In the cancer specialty category, the Siteman Cancer Center at Barnes-Jewish Hospital and Washington University School of Medicine was listed as No. 19.
Barnes-Jewish is the only “Honor Roll” hospital within a 300-mile radius of St. Louis to be recognized. In addition, Barnes-Jewish ranked among the top 10 in seven of 15 rated medical specialties and is the only St. Louis hospital to be ranked in more than one category.
The standards used to rank “America’s Best Hospitals” are rigorous. Of 5,462 U.S. hospitals, only 173 have ranked specialties, and only hospitals earning high marks in six or more of 16 select specialties made the “Honor Roll” of America’s best hospitals. Overall, only 18 hospitals made the “Honor Roll,” a list reserved for medical centers with very high rankings in at least six specialties.
By individual specialty, Barnes-Jewish Hospital and Washington University School of Medicine rankings are:
- Ear, nose and throat – 5
- Respiratory disorders – 6
- Endocrinology – 7
- Neurology and neurosurgery – 7
- Kidney disease – 8
- Heart and heart surgery – 10
- Ophthalmology – 10
- Urology – 12
- Geriatrics – 14
- Orthopedics – 14
- Psychiatry – 15
- Rheumatology – 17
- Digestive disorders – 18
- Cancer – 19
- Gynecology – 50
The 2007 guide to “America’s Best Hospitals” appears in the July 23 issue of the national newsmagazine, which hits newsstands July 16.
"The U.S.News ‘Honor Roll’ is a tribute to the strength of our 9,300 employees working vigorously everyday to uphold the highest standard of patient care, safety and quality alongside our Washington University physician partners,” says Andy Ziskind, MD, president of Barnes-Jewish Hospital, part of the BJC HealthCare System. “Our 2,600 nurses, among the first in Missouri to be recognized with Magnet accreditation, support that excellent care with an expertise found only among the nation's top hospitals."
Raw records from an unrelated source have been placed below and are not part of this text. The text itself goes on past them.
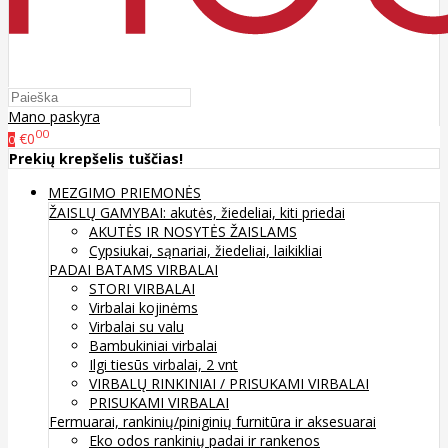
Mano paskyra
00
€0
0
Prekių krepšelis tuščias!
MEZGIMO PRIEMONĖS
ŽAISLŲ GAMYBAI: akutės, žiedeliai, kiti priedai
AKUTĖS IR NOSYTĖS ŽAISLAMS
Cypsiukai, sąnariai, žiedeliai, laikikliai
PADAI BATAMS
VIRBALAI
STORI VIRBALAI
Virbalai kojinėms
Virbalai su valu
Bambukiniai virbalai
Ilgi tiesūs virbalai, 2 vnt
VIRBALŲ RINKINIAI / PRISUKAMI VIRBALAI
PRISUKAMI VIRBALAI
Fermuarai, rankinių/piniginių furnitūra ir aksesuarai
Eko odos rankinių padai ir rankenos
"The team at Barnes-Jewish Hospital and our colleagues at Washington University School of Medicine earn their world-class reputation every day,” says Steven Lipstein, BJC HealthCare president and chief executive officer. “Their accomplishments give hope to patients and families and are a source of pride for BJC HealthCare, our hospitals and the City of St. Louis."
The current “America’s Best Hospitals” methodology was devised in 1993 at the University of Chicago. The 2007 rankings were produced by RTI International in Triangle Park, N.C. Hospitals had to meet a series of progressively tougher standards to be ranked. To be considered at all, a hospital had to satisfy at least one of three requirements: membership in the Council of Teaching Hospitals, medical school affiliation and availability of key technology-related services. From there, hospitals were ranked based on three elements: reputation, death rate and such care-related factors as nursing and patient services.
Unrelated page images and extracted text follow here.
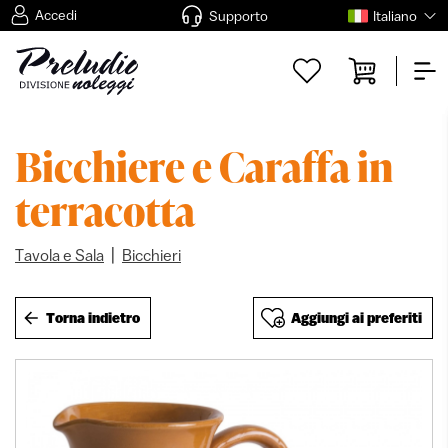
Accedi
Supporto
Italiano
Bicchiere e Caraffa in
terracotta
|
Tavola e Sala
Bicchieri
Torna indietro
Aggiungi ai preferiti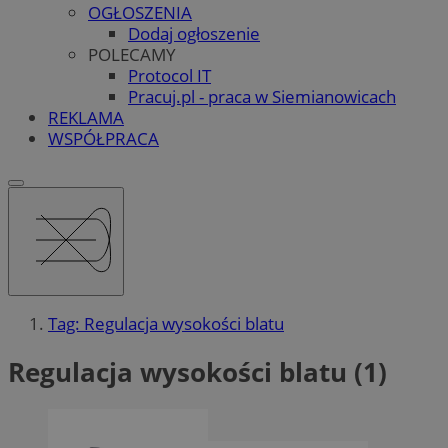
OGŁOSZENIA
Dodaj ogłoszenie
POLECAMY
Protocol IT
Pracuj.pl - praca w Siemianowicach
REKLAMA
WSPÓŁPRACA
Tag: Regulacja wysokości blatu
Regulacja wysokości blatu (1)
For the fourth year, a hospital’s Magnet status affected its standing. Barnes-Jewish Hospital was named St. Louis’ first Magnet Hospital in 2003 by the American Nurses Credentialing Center, formally recognizing the hospital for meeting high standards of nursing excellence.
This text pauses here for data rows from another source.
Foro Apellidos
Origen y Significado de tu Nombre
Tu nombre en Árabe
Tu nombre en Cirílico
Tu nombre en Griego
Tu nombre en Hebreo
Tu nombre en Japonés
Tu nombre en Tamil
Four specialty areas – ophthalmology, psychiatry, rehabilitation and rheumatology – were ranked by reputation only. For the remaining 12 specialties – cancer; heart and heart surgery; digestive disorders; ear, nose and throat; geriatrics; gynecology; endocrinology; kidney disease; neurology and neurosurgery; orthopedics; respiratory disorders; and urology – U.S.News combined each hospital's reputation ranking with quantitative medical data to determine the final scores.